What is a test case?

Perhaps a slightly provocative title, but here we go!

We have fairly recently started automated API testing, but aren’t very happy with the way it is going and are having a rethink about the approach from ground up. We think a big weakness is our approach to test cases, and whether we really know what they are, or whether our test cases fit at all with a move to agile methodologies.

We currently have test cases based on each individual remote API method, happy flows and negative scenarios for each. We are struggling to keep these concise and be able to effectively capture the prerequisites and verification steps. We are also having problems because we are using the APIs themselves to handle a lot of the set up, a perpetual struggle of attempting to keep tests isolated, but wonder what the point is if we are hitting every API to set up tests further down the chain.

What are your general approaches to creating a test case?
Is going for the “These are the test cases for API X, these are the test cases for API Y” the right approach?
Is more of a scenario based approach better, a journey through the application calling the APIs in turn?
How formally do you define a test case, do you go for a [prerequisite, steps, results] approach, or something else?

More generally, can anyone suggest any good reading on the subject?

I’m doing automated API tests in my present job, for which we’re using cucumber and gherkin, with the intention that we have a test suite that can run on Jenkins for each API. A typical happy path scenario for that would look something like this:
Scenario: call out to the (name of API) results in success
Given a valid call for the (name of API)
When the request is made
Then the service response is “OK”
And the (stuff returned) is as expected for (response from API)

So to go back to your question, we’re following the prerequisite >steps> results approach; we do sometimes use But steps to alter what’s going in to the call to get specific outcomes, usually triggering a specific error. We’re focusing on testing each individual API but where there are interdependencies, then we try and factor these into the tests e.g. if API x is working but API y isn’t , what result should we get.

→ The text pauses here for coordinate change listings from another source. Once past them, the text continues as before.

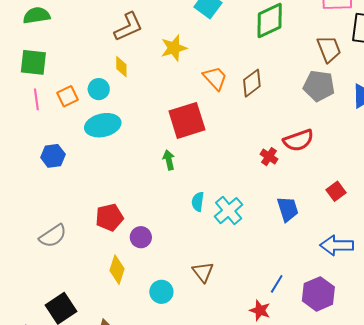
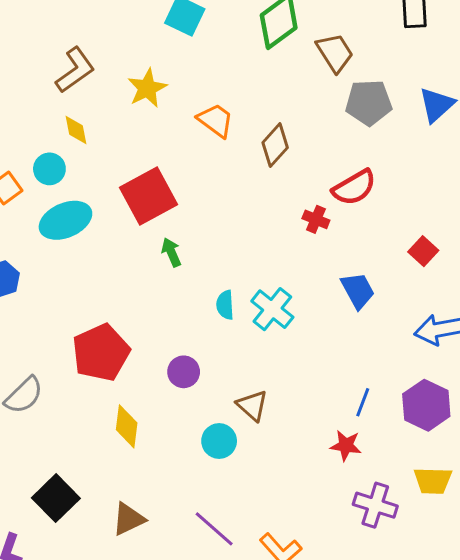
brown trapezoid: (329, 49) -> (335, 53), moved
brown diamond: (252, 83) -> (275, 145), moved
red square: (187, 120) -> (149, 196), moved
red pentagon: (109, 217) -> (101, 353), size x1.4
purple circle: (141, 237) -> (184, 372), moved
cyan circle: (161, 292) -> (219, 441), moved

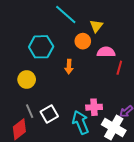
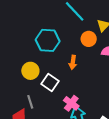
pink cross: (94, 107) -> (71, 103), moved, turned 35
white square: (49, 114) -> (50, 83), moved, turned -30

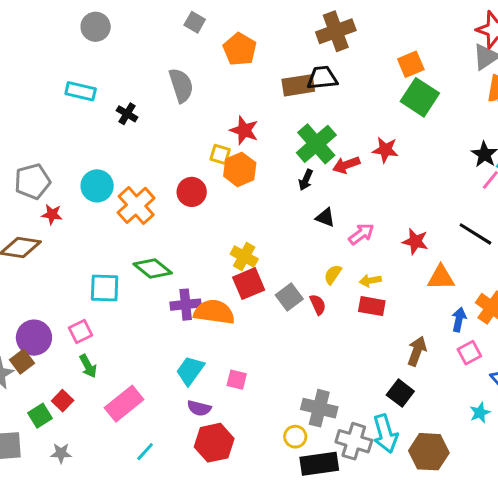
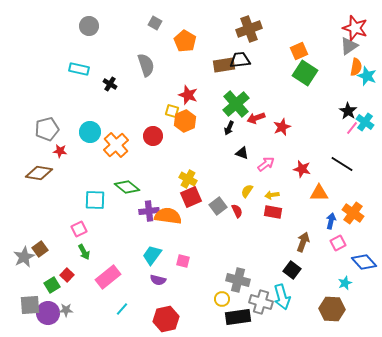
red star: (385, 150) -> (282, 127), moved, turned -30
purple circle: (34, 338) -> (48, 313), moved
red hexagon: (214, 443) -> (166, 319), moved
brown hexagon: (429, 452) -> (332, 309), moved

We generally organise scenarios in feature files by response code family, usually a success one for the 200 family, a client error one for the 400 family and a server error one for the 500 family, and do this on a per-API basis.

If there is a definite flowpath through your APIs then I’d be considering how that pathing can be reflected in the organisation of your tests: even if you are testing each one individually as far as your batches of test cases are concerned, could you add value to the test process or just make it run smoother by arranging the order they are run in to match the flow of an end-user going through them?

Hello @marko!

APIs are wonderful little critters. When designed and written well, they are small, isolated, and very testable. However, they may be deceptive in their simplicity.

We started an API project designed to both provide a single, enterprise-wide, place for a vendor service and to isolate some of the vendor specifics from the enterprise. In addition to that functionality, we added database support, some data validations, and logging. All of those added features are not (and should not be) visible to the user of the API but still require some exercise.

Early in the project, we established some testing boundaries with the development team. The unit tests (tests developers wrote) covered the bulk of the functionality beneath the API request. That is, the database support, validations, and logging were verified with unit tests (lots of mocking helped here). The testing team added automation to explore API behaviors (those a user might experience). Together, the unit tests and the behavioral tests covered the APIs very well, and were executed at every check in. Best of all, these tests became our regression suite.

At deployment, we had smoke tests to exercise the workflow much like @professorwoozle suggests in his last paragraph.

Joe

Thanks, this is helpful and gives us something to think about.

The issue we really have is setting up test data, where often the easiest way to add data to test an API is by calling another API, so we find that in our more complex tests we are hitting many of the APIs anyway, so wonder about the value of some of the isolated tests. We are considering chaining the tests, so once we’ve added a customer through tests of that API, there is no need to do it again every time we need a customer for another API. I like the idea of giving a little bit more thought to the grouping of tests, perhaps having some dependencies between the tests, but limit the scope of that.

Interesting that you mention unit testing as well, I don’t think we currently lean enough on unit test for a lot of scenarios, and don’t really have any clean way of tracking what is covered in unit test that we can ignore in behavioural tests.

I think there is definitely scope for a happy path smoke test which would give a degree of quick confidence, and running through that might help clarify a few of our ideas about it.

I am going to add my two cents worth here if that is OK. I am an assistant test manager on multiple projects going agile and others remaining waterfall. There is not one recipe for success, but I have found the following helps in test case design:

-test purpose is clear
-no fluff in the test steps, we don’t want to create a test that could be done by a computer, rather we like the human interaction
-tests should be automated only on best practices. Example: highly repetetive, stable.

What to automate is really the question on my humble opinion. Test Design works great when you are in an agile world. This adds tracability to user stories and how to manually test them if automation doesn’t work out.